The epidural is a safeguard against that. ”

“But what if I can’t push?” I asked. “I don’t have great control over anything that’s lower than my hips.”

“The contractions will push the baby out, and if you can’t push yourself, we have tools to help you deliver.”

That helped ease some of the tension. I didn’t have to do this all by myself.

Mama glanced Charlie’s way. “Charlie, you look rather guilty. I want to remind you that even though you and Ava are having marital problems now, you weren’t when this baby was conceived.

This child was made out of love between two married people. It’s okay that this is happening.”

“It’s not that,” Charlie started. “I mean, I know Ava didn’t want this, so sorry in advance.”

“I laid down and asked for it, so it’s not on you. It takes two, you know,” I replied.

“Yeah, but you never wanted kids. You made that known,” he said achingly.

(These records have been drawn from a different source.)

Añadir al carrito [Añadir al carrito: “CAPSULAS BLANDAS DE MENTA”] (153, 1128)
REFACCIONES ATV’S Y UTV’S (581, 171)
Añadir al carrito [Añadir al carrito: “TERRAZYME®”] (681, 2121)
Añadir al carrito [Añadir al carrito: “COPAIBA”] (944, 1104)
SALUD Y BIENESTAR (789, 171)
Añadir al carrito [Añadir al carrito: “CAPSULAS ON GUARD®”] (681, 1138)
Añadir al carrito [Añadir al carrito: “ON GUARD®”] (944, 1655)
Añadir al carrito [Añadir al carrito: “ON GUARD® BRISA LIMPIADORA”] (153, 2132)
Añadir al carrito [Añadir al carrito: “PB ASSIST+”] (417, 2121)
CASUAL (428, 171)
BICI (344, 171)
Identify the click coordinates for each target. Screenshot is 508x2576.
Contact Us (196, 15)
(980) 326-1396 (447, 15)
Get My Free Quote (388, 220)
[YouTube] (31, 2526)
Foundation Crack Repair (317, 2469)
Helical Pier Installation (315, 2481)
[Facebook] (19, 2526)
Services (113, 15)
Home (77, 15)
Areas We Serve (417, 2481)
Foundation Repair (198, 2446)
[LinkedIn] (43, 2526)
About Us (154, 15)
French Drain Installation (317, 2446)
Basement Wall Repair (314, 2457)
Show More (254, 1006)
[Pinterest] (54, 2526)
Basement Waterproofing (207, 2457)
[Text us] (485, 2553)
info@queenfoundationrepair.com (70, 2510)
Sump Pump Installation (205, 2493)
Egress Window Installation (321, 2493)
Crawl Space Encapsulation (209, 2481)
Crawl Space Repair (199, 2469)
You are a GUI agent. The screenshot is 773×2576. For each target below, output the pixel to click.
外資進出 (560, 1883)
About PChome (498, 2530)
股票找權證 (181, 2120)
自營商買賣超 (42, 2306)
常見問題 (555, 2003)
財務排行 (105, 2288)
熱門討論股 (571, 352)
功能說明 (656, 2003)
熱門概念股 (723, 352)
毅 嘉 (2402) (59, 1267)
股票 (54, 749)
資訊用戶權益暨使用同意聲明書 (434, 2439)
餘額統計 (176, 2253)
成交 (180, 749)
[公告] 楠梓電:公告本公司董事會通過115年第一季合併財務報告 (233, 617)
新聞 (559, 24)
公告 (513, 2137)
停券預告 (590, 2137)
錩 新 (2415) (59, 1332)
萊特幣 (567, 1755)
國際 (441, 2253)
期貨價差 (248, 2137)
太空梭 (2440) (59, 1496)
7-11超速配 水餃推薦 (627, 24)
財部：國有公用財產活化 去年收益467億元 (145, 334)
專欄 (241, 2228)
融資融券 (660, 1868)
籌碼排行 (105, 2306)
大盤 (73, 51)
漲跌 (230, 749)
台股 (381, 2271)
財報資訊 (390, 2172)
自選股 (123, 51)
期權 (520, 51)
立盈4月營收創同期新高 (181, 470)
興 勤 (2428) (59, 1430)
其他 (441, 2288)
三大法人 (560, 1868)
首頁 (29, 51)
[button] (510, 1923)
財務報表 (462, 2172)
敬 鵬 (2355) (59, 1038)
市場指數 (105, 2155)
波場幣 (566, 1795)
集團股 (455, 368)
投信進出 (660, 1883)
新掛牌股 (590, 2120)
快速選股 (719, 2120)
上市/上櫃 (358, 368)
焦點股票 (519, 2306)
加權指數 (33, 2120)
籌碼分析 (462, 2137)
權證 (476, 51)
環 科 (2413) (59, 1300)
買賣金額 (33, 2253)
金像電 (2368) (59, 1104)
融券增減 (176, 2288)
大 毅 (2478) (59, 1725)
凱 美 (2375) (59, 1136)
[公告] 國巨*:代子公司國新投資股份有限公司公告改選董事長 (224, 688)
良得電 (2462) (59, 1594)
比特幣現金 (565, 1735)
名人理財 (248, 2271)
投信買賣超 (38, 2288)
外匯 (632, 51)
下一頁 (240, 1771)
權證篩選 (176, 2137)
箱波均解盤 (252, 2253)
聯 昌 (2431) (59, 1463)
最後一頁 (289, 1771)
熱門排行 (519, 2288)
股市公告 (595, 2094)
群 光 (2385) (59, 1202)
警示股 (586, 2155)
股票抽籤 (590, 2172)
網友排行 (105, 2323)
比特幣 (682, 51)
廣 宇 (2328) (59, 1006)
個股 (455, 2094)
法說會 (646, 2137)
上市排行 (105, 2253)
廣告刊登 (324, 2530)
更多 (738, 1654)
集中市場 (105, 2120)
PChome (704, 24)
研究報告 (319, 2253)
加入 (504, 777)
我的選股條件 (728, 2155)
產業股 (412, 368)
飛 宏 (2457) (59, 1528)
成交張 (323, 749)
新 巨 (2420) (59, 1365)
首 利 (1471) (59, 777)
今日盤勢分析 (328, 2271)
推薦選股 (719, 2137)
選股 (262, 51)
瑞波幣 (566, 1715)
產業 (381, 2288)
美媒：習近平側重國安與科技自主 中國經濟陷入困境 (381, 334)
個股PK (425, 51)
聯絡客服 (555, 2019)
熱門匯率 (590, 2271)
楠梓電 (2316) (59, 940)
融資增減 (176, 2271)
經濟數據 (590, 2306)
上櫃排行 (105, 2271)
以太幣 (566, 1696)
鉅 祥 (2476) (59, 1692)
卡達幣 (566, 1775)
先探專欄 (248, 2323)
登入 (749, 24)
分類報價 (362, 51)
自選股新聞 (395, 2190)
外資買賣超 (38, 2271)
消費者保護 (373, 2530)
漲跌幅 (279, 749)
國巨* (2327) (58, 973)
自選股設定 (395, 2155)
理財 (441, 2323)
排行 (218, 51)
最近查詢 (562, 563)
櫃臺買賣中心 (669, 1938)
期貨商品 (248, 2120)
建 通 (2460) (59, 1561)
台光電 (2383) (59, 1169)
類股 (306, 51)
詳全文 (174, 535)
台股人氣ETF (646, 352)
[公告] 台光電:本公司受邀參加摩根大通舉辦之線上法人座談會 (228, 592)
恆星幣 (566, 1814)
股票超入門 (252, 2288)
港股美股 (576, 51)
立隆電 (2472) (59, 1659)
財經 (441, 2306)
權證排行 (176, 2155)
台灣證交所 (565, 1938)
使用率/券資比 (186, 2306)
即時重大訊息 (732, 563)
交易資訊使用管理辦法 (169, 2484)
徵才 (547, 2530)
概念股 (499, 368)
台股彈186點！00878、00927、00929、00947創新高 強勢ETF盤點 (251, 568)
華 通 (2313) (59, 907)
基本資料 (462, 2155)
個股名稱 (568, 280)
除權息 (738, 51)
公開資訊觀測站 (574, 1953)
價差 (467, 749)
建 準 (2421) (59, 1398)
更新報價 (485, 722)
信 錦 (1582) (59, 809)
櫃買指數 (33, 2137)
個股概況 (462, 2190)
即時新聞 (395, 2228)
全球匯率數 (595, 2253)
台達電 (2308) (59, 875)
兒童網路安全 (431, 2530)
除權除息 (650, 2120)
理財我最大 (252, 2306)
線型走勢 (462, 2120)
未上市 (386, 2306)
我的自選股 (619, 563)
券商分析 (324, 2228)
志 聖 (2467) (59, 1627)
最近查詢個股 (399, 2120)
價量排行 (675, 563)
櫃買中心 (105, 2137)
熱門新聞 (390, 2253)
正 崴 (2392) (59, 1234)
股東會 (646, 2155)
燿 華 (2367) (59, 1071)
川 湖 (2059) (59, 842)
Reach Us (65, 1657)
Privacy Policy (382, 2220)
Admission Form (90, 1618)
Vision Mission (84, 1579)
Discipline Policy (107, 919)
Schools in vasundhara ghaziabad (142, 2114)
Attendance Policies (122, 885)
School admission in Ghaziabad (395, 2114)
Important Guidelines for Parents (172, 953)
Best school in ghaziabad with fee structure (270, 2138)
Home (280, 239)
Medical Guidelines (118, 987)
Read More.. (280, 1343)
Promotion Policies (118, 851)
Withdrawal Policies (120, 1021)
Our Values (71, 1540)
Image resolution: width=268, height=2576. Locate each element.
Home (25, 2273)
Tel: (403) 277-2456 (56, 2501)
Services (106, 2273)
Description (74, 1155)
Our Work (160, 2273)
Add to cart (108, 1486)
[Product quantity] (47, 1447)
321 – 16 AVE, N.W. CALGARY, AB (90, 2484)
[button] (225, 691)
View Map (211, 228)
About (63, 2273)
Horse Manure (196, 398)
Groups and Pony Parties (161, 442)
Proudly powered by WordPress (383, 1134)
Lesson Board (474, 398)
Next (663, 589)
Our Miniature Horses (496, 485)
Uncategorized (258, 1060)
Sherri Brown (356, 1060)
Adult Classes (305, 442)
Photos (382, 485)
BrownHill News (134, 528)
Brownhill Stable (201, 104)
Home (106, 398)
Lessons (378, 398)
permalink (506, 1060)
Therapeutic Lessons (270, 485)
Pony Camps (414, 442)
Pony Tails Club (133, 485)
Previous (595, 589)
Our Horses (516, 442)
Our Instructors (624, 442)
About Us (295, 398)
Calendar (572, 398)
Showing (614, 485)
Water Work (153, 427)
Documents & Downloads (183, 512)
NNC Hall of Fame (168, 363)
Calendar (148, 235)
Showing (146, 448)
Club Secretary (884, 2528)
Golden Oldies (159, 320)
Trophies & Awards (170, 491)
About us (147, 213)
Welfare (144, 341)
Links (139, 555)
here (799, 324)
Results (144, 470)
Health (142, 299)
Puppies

“I wouldn’t have been with you if I didn’t accept that as a possibility, Charlie,” I said quietly. “I wouldn’t have let you lie down with me if I hadn’t been willing to carry your baby. I wouldn’t sleep with any man who I wouldn’t want to father my child.”

Charlie’s face crumpled as he struggled to hold it in, and Oberi gave a tiny whimper. It was clear my words hit him hard, blowing up whatever was left of his heart I hadn’t ruined.

Well, it was the truth. Maybe there had been a time when I’d been okay with the thought of Charlie getting me pregnant, having kids, enjoying a normal family life.

I’d always been wary of the thought of being a mom, but I’d never been completely opposed.

If I had found out I was pregnant before Charlie had broken our bond, we would’ve been excited about this.

It would’ve felt like a celebration instead of a tragedy…

something to pull us closer, instead of something to fight over.

Charlie shivered. “Okay. I still feel like this is my fault, though. That the baby’s coming, I mean.”

“How?” Mama asked.

“We were… I was touching her when she started bleeding,” Charlie babbled. “Did I do something to cause this?”

Mama shook her head. “No, Charlie. Nothing you could’ve done would’ve made this happen.

In fact, it was probably a good thing you two were being intimate, because there’s no telling if Ava would’ve noticed she was bleeding until it was too late.”

“It feels like it’s too late already!” I complained.

“You got here before this became a life-threatening medical emergency,” Mama said. “Now you’re in the proper place for the doctors to take action if it does.”

She glanced at the heartbeat monitor before she asked, “Do you need anything at the moment to make you more comfortable?”

“I don’t know what’s allowed. But my mouth is really dry.”

“Ice chips would be best,” Mama noted.

“I’ll get some.” Charlie was already moving out the door. I allowed myself to smile just a little. He was being so helpful, or at least trying. I think it was his way of telling me that although I was doing the work, he wanted to be here to help me.

“Nothing to say about me screwing around with my ex-husband?” I asked Mama, dropping my voice low.

“I’m not going to judge, and he’s not your ex-husband yet,” Mama whispered softly. “You might want to think about putting the divorce on hold for a moment.”

“Yeah, Mama, no shit. Thanks for stating the obvious.”

She reached out to grasp my hand. “I know this is frightening. But I’m not leaving you, and I’m going to be here every step of the way.”

“I didn’t want to be a mom.” My voice cracked on the last word. “Now I don't have a choice.”

“We can figure that part out later. All you have to focus on is getting this baby out,” Mama said. “We take this one step at a time.”

“But giving birth is so scary. You nearly died when you had me,” I whimpered.

“Your birth was traumatic, Ava, but I had wonderful births with all your other siblings. They came easily, without much pain at all. Birth can be frightening and painful, but for some, it can be simple, even pleasurable.”

“Like that’s going to happen for me, seeing as my lower half’s not working as it is,” I grumbled.